A disputa no interior atraiu atenção nacional após os conservadores terem afastado a candidata do Partido Republicano e apoiado o candidato de sua preferência, Douglas L. Hoffman, afirmando que o partido só deve apoiar conservadores fervorosos, em vez de aceitar candidatos que se desviam dos dogmas do partido em questões como aborto e contenção de gastos.

"Os conservadores podem vencer quando enfatizam as coisas certas e não permitem que sua mensagem seja copiada", disse Saul Anuzis, um ex-presidente do Partido Republicano de Michigan. "Os democratas e alguns de seus amigos na mídia tentaram pintar todos os conservadores como homens das cavernas cuspidores de fogo."
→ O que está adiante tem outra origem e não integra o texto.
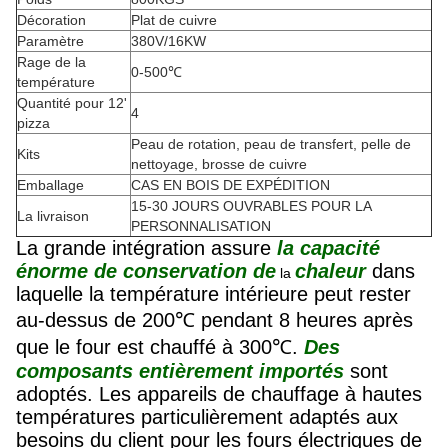
Décoration
Plat de cuivre
Paramètre
380V/16KW
Rage de la
0-500℃
température
Quantité pour 12'
4
pizza
Peau de rotation, peau de transfert, pelle de
Kits
nettoyage, brosse de cuivre
Emballage
CAS EN BOIS DE EXPÉDITION
15-30 JOURS OUVRABLES POUR LA
La livraison
PERSONNALISATION
La grande intégration assure
la capacité
énorme de conservation de
chaleur
dans
la
laquelle la température intérieure peut rester
au-dessus de 200℃ pendant 8 heures après
que le four est chauffé à 300℃.
Des
composants entièrement importés
sont
adoptés. Les appareils de chauffage à hautes
températures particulièrement adaptés aux
besoins du client pour les fours électriques de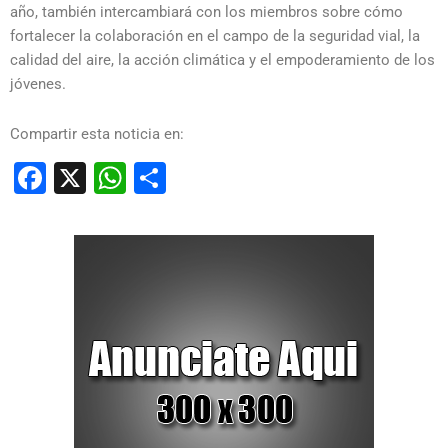
año, también intercambiará con los miembros sobre cómo
fortalecer la colaboración en el campo de la seguridad vial, la
calidad del aire, la acción climática y el empoderamiento de los
jóvenes.
Compartir esta noticia en:
Facebook
X
WhatsApp
Compartir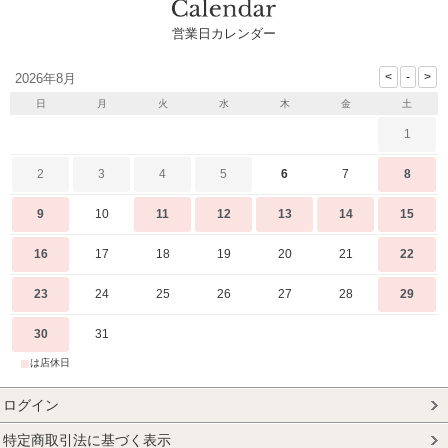
営業日カレンダー
2026年8月
日
月
火
水
木
金
土
1
2
3
4
5
6
7
8
9
10
11
12
13
14
15
16
17
18
19
20
21
22
23
24
25
26
27
28
29
30
31
■
は店休日
ログイン
特定商取引法に基づく表示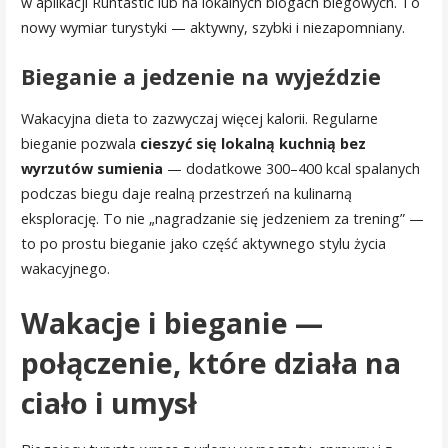
w aplikacji Runtastic lub na lokalnych blogach biegowych. To
nowy wymiar turystyki — aktywny, szybki i niezapomniany.
Bieganie a jedzenie na wyjeździe
Wakacyjna dieta to zazwyczaj więcej kalorii. Regularne
bieganie pozwala
cieszyć się lokalną kuchnią bez
wyrzutów sumienia
— dodatkowe 300–400 kcal spalanych
podczas biegu daje realną przestrzeń na kulinarną
eksplorację. To nie „nagradzanie się jedzeniem za trening” —
to po prostu bieganie jako część aktywnego stylu życia
wakacyjnego.
Wakacje i bieganie —
połączenie, które działa na
ciało i umysł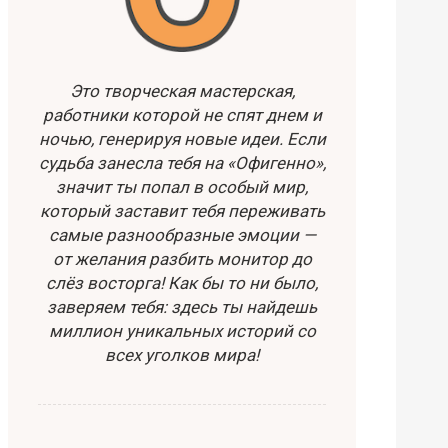
Это творческая мастерская,
работники которой не спят днем и
ночью, генерируя новые идеи. Если
судьба занесла тебя на «Офигенно»,
значит ты попал в особый мир,
который заставит тебя переживать
самые разнообразные эмоции —
от желания разбить монитор до
слёз восторга! Как бы то ни было,
заверяем тебя: здесь ты найдешь
миллион уникальных историй со
всех уголков мира!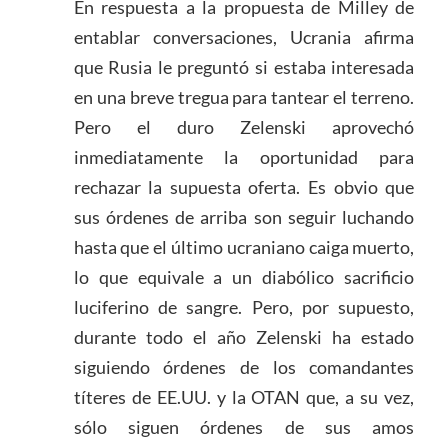
En respuesta a la propuesta de Milley de
entablar conversaciones, Ucrania afirma
que Rusia le preguntó si estaba interesada
en una breve tregua para tantear el terreno.
Pero el duro Zelenski aprovechó
inmediatamente la oportunidad para
rechazar la supuesta oferta. Es obvio que
sus órdenes de arriba son seguir luchando
hasta que el último ucraniano caiga muerto,
lo que equivale a un diabólico sacrificio
luciferino de sangre. Pero, por supuesto,
durante todo el año Zelenski ha estado
siguiendo órdenes de los comandantes
títeres de EE.UU. y la OTAN que, a su vez,
sólo siguen órdenes de sus amos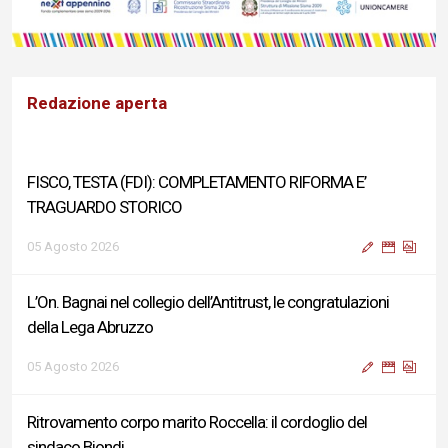
Redazione aperta
FISCO, TESTA (FDI): COMPLETAMENTO RIFORMA E’
TRAGUARDO STORICO
05 Agosto 2026
L’On. Bagnai nel collegio dell’Antitrust, le congratulazioni
della Lega Abruzzo
05 Agosto 2026
Ritrovamento corpo marito Roccella: il cordoglio del
sindaco Biondi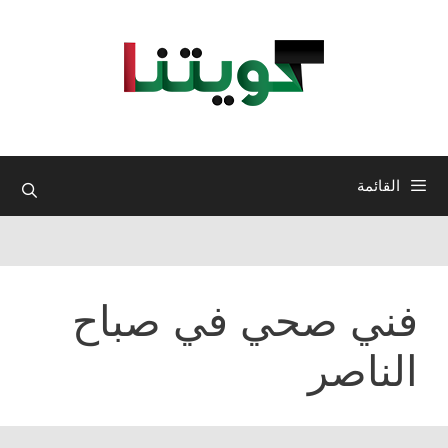
نتقل
لى
لمحتوى
القائمة
فني صحي في صباح
الناصر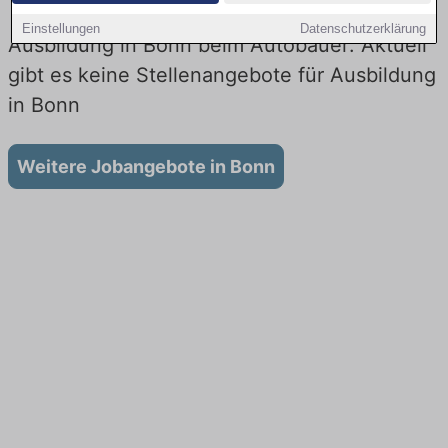
Einstellungen
Datenschutzerklärung
Ausbildung in Bonn beim Autobauer: Aktuell
gibt es keine Stellenangebote für Ausbildung
in Bonn
Weitere Jobangebote in Bonn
Em Nova Jersey e na Virgínia - dois Estados que, por seu tamanho e diversidade, podem servir como uma melhor área de teste para um partido à procura de novas abordagens - Christie e McDonnell venceram após atenuarem suas posições conservadoras em questões sociais. Seu foco incansável nos empregos e na economia - os eleitores em ambos os Estados listaram essas como suas principais preocupações nas pesquisas de boca-de-urna - pareceram minar o esforço dos democratas para derrotar os candidatos, ao apontar seu retrospecto de conservadorismo nas questões sociais.
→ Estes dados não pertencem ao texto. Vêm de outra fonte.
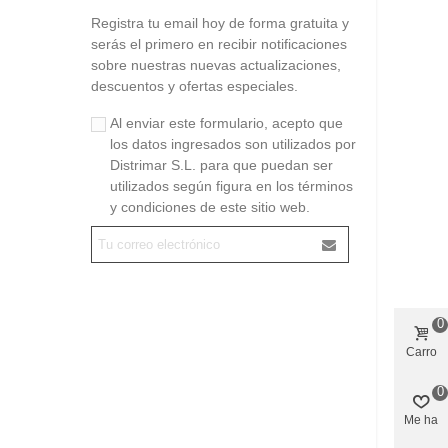
Registra tu email hoy de forma gratuita y
serás el primero en recibir notificaciones
sobre nuestras nuevas actualizaciones,
descuentos y ofertas especiales.
Al enviar este formulario, acepto que
los datos ingresados son utilizados por
Distrimar S.L. para que puedan ser
utilizados según figura en los términos
y condiciones de este sitio web.
0
Carro
0
Me ha
gustado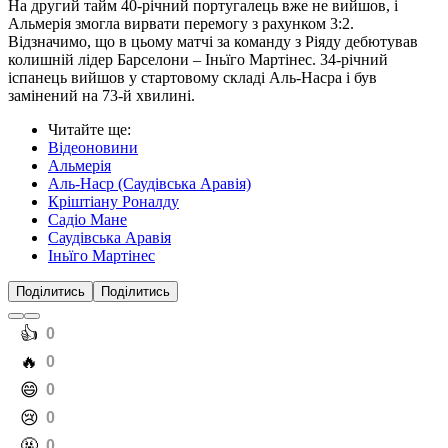
— نادي النصر السعودي (@AlNassrFC)
August 10,
2025
Вже на 39-й хвилині Роналду майстерно підчатував голкіпера
суперника і заробив пенальті, який успішно реалізував.
| الهدف الثاني للنصر - كريستيانو رونالدو
#النصر_الميريا
pic.twitter.com/d0B9jGEJE9
— نادي النصر السعودي (@AlNassrFC)
August 10,
2025
На другий тайм 40-річний португалець вже не вийшов, і
Альмерія змогла вирвати перемогу з рахунком 3:2.
Відзначимо, що в цьому матчі за команду з Ріяду дебютував
колишній лідер Барселони – Іньїго Мартінес. 34-річний
іспанець вийшов у стартовому складі Аль-Насра і був
замінений на 73-й хвилині.
Читайте ще
:
Відеоновини
Альмерія
Аль-Наср (Саудівська Аравія)
Кріштіану Роналду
Esse foi particularmente o caso com McDonnell, cujo longo retrospecto estabelecido de conservadorismo em questões como aborto e direitos dos gays aparentemente lhe deram bastante vantagem junto aos eleitores conservadores para evitar qualquer confronto nessas questões.

"Ele se concentrou na questões que estão na mente das pessoas: empregos, impostos", disse o governador do Mississippi, Haley Barbour, o chefe da Associação dos Governadores Republicanos. "Eu não acho que há muitos governadores que são mais conservadores do que eu. Mas eu tento dirigir as campanhas com base no que as pessoas estão interessadas."

A candidata republicana na disputa no interior de Nova York, Dede Scozzafava, suspendeu sua campanha no fim de semana, apontando para a queda nas doações de campanha e pesquisas sugerindo que ela seria derrotada. Uma hora depois, o presidente do Comitê Nacional Republicano, Michael Steele, que vinha apoiando fortemente Scozzafava, anunciou que apoiaria Hoffman.

A pergunta agora é se os grupos conservadores, que sinalizaram que fariam uso de sua vantagem para contestar outros candidatos republicanos que considerassem moderados demais, de fato o farão em futuras eleições.

O foco imediato desses desafios potenciais está na Flórida, onde o governador Charles Crist está enfrentando a direita nas primárias por uma cadeira no Senado, e Illinois, onde o deputado Mark Steven Kirk também está considerando concorrer a uma vaga na Casa. Quando Chris Chocola, o presidente do Clube para o Crescimento, um grupo que defende políticas econômicas conservadoras, foi perguntado na "ABC News" se Kirk era o tipo de candidato que seu grupo podia apoiar nas primárias, ele respondeu: "Provavelmente não".

Para Obama, que fez campanha intensiva por Corzine e relutantemente por Deeds, os resultados sugeriram os limites de sua influência política. Obama permanece popular pelo menos em Nova Jersey, como mostraram as pesquisas de boca-de-urna, mas isso não ajudou muito Corzine. Esta não é a lição que o presidente queria antes de partir para as batalhas difíceis em questões como reforma da saúde e mudança climática.

Ainda assim, Barbour disse que os resultados não devem ser vistos como um referendo a respeito de Obama. "Uma coisa está bem clara para mim: eu acho um exagero dizer que esses democratas são um referendo a respeito do presidente Obama", disse. "Dito isso, as políticas do presidente Obama estão prejudicando os candidatos democratas."

Para os republicanos, os resultados desta terça-feira foram notícias bem-vindas após um dos anos mais duros na existência do partido. Mas as vitórias ocorreram em territórios relativamente pequenos. E como é típico em um ano sem grandes eleições, bem menos eleitores compareceram às urnas do que em uma eleição geral.

Os resultados certamente erguerão o Partido Republicano. Mas a história sugere que eles não necessariamente apontam o que acontecerá nas disputas de maior peso do próximo ano, quando 39 cadeiras de governador, 38 cadeiras do Senado e toda Câmara estarão em disputa.